I walked closer to the bureau and peered behind it watching it move along the chords slowly, coming to a stop right before the end of the other side.
“Where’s the snake?” I heard my dad kind of screech.
“Behind the bureau.”
My dad shuffled in his sweat shorts and polo, the same outfit he’d worn for days, as he always had, oxygen tubes in his nose.
“Keep an eye on it, I’m gonna call animal control. We had a snake in the house a few weeks ago.”

My dad was already leaving the room to grab the phone before I even gave a response.
“You want me to just watch the snake???”

“I’m just gonna grab the phone, Ava.”
I already had my cell phone in my hand and had looked up the number. I dialed waiting, watching the snake, sort of of hovering over it as it lay still. I tried to bypass the pre-recored menu as I always do ny smashing “0” or screaming “operator” and that is how I got Linda so quickly.
“Linda, there is a snake in my mother’s bedroom. I have it trapped behind the dresser. Can someone come get it?”

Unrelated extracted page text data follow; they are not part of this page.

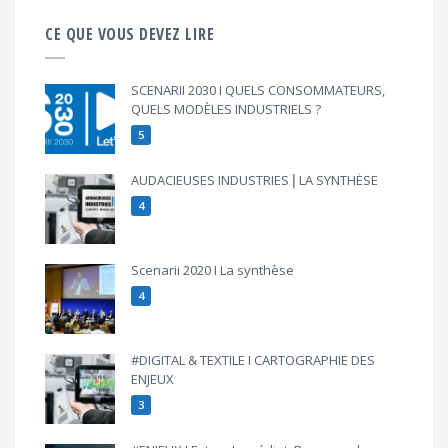
CE QUE VOUS DEVEZ LIRE
SCENARII 2030 I QUELS CONSOMMATEURS,
QUELS MODÈLES INDUSTRIELS ?
5
AUDACIEUSES INDUSTRIES⎪LA SYNTHÈSE
4
Scenarii 2020 I La synthèse
4
#DIGITAL & TEXTILE I CARTOGRAPHIE DES
ENJEUX
3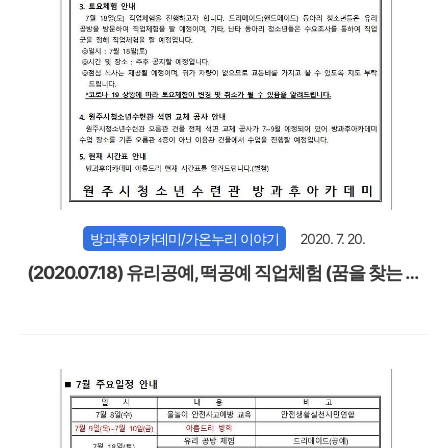
방과후아카데미/가온누리 이야기
2020. 7. 20.
(2020.07.18) 유리공예, 떡공예 직업체험 (꿈을 찾는 아
름드리 연계)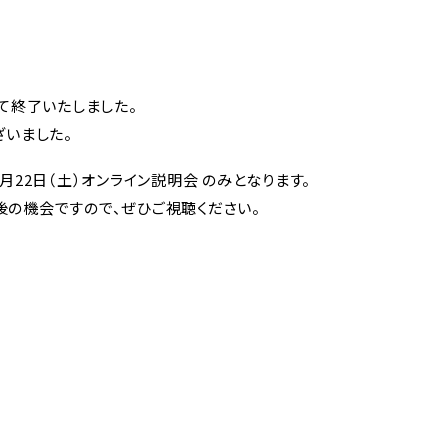
施設紹介
自彊館コ
一貫）
べて終了いたしました。
ざいました。
月22日（土）オンライン説明会 のみとなります。
の機会ですので、ぜひご視聴ください。
校生・保護
卒業生の方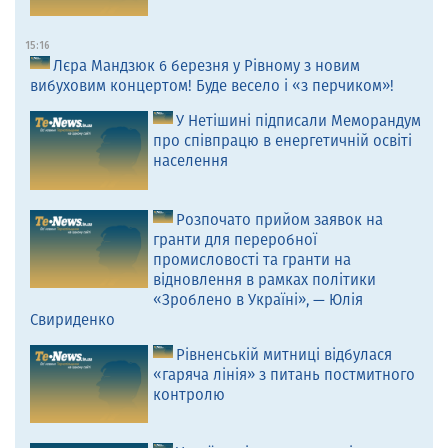
15:16
Лєра Мандзюк 6 березня у Рівному з новим
вибуховим концертом! Буде весело і «з перчиком»!
У Нетішині підписали Меморандум
про співпрацю в енергетичній освіті
населення
Розпочато прийом заявок на
гранти для переробної
промисловості та гранти на
відновлення в рамках політики
«Зроблено в Україні», — Юлія
Свириденко
Рівненській митниці відбулася
«гаряча лінія» з питань постмитного
контролю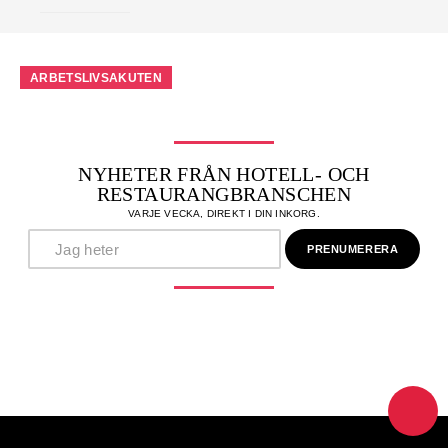
ARBETSLIVSAKUTEN
NYHETER FRÅN HOTELL- OCH
RESTAURANGBRANSCHEN
VARJE VECKA, DIREKT I DIN INKORG.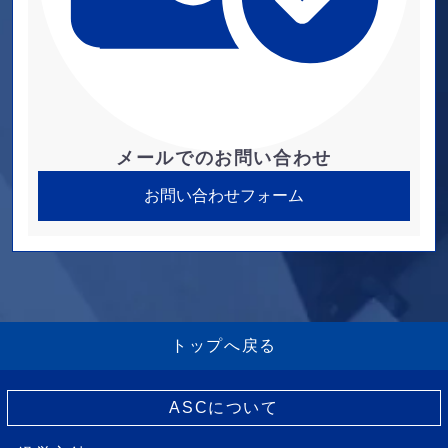
メールでのお問い合わせ
お問い合わせフォーム
トップへ戻る
ASCについて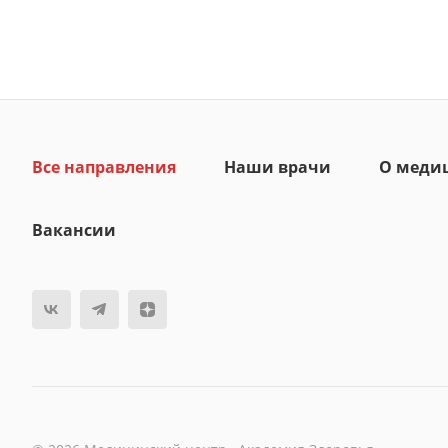
Все направления
Наши врачи
О меди
Вакансии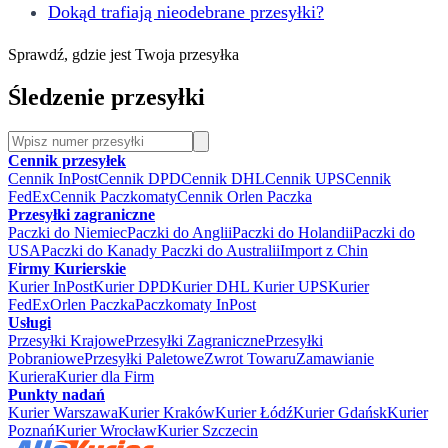
Dokąd trafiają nieodebrane przesyłki?
Sprawdź, gdzie jest Twoja przesyłka
Śledzenie przesyłki
Cennik przesyłek
Cennik InPost
Cennik DPD
Cennik DHL
Cennik UPS
Cennik
FedEx
Cennik Paczkomaty
Cennik Orlen Paczka
Przesyłki zagraniczne
Paczki do Niemiec
Paczki do Anglii
Paczki do Holandii
Paczki do
USA
Paczki do Kanady
Paczki do Australii
Import z Chin
Firmy Kurierskie
Kurier InPost
Kurier DPD
Kurier DHL
Kurier UPS
Kurier
FedEx
Orlen Paczka
Paczkomaty InPost
Usługi
Przesyłki Krajowe
Przesyłki Zagraniczne
Przesyłki
Pobraniowe
Przesyłki Paletowe
Zwrot Towaru
Zamawianie
Kuriera
Kurier dla Firm
Punkty nadań
Kurier Warszawa
Kurier Kraków
Kurier Łódź
Kurier Gdańsk
Kurier
Poznań
Kurier Wrocław
Kurier Szczecin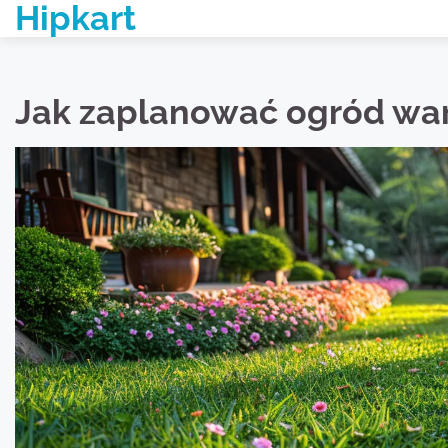
Hipkart
Skip
to
content
Jak zaplanować ogród wa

“Oh we don’t come get snakes unless it’s trapped in a container.”
“Well, I have it contained.”

“No… it needs to be in a box or underneath something where it can’t get out. We’ve gone out to people’s houses and chased snakes for hours, all around their house. We can’t go out unles sthe snake is contained. You can call an exterminator.”
“My parents are elderly, my father is on oxygen, they can’t afford to pay for an exterminator or to live with a snake in the house.”
I could sense the anxiety in my voice and the pressure of the animal behind the dresser, ready to move at any moment. I could feel it. I wanted to scream at her. If I was alone, I may have. I didn’t want to frighten the snake. I didn’t want to kill it either. I wanted it relocated.
“I’m sorry to hear that but we can’t come out to find snakes anymore. We’ve gone out too many times for them.”
I once saw a snake gutted but moving on the side of the road. We called animal control to euthanize it. I waited an hour maybe over an hour before giving up. It laid still in front of me that entire hour. My partner, his son and I were there, comforting the snake in presence as people walked by. We were at the beach going back to our car. A car had clearly run the snake over and people continuously told us to “let the evil serpent die” and that they “hoped it would die” as i tried to calmly educate them on how fucking ridiculous and selfish they were. I tried to watch my language and temper and teach the value of kindness to animals to Nate from a young age. It was hard to make children vegan but we gave him vegan chicken nuggets, hot dogs, french fries, fun things that my partner would make and take him to every local protest I organized for PETA. I tried.

“If you can contain it, we can come out and pick him up.”
“Ok sure. I’ll call you back.”

As we walked away, after that hour passed, I looked back, checking on it. It was slithering into the grass into the woods.
“Sometimes snakes play dead,” Smith said to me. “That’s what she said on the phone right.”
I stood stunned. It’s stomach had been cut open and it had laid there still so long as I stayed next to it, for over an hour.
“But it’s stomach was cut open.”
“Maybe he was playing,” Nate said, excited to go home and eat.
I waited a few more seconds.

“Remember that time on the way to the shore, we stopped and helped that hurt butterfly in the road?”
“Yeah!” I turned away from the snake, trying not to ruminate on whether I had helped or hurt it more. “Good eye. It was in the street with a hurt wing. I can’t believe we saw it from the car.”
The snake began moving towards my mother’s nightstand.
“I’m calling Animal Control. I have them on the line.”
“I already called. They can’t help us. They said we have to contain it. Dad, it’s moving!”
I held my phone up, wanting to record it’s size as it wrapped around the painting of the mother and young boy I had given to my mother years ago. It was framed on her nightstand. All the paintings I had bought her were displayed in her room.
“Ok, well get it, don’t let it get away!”
“Dad, it’s on the nightstand, what do you want me to do? Do you want me to just grab it?”
And I watched it both in real life and through the lens in awe of its grace, display of confidence, and the way it jumped from floor to hamper to nightstand. It didn’t weave it’s way up like I expected. It just kind of jumped.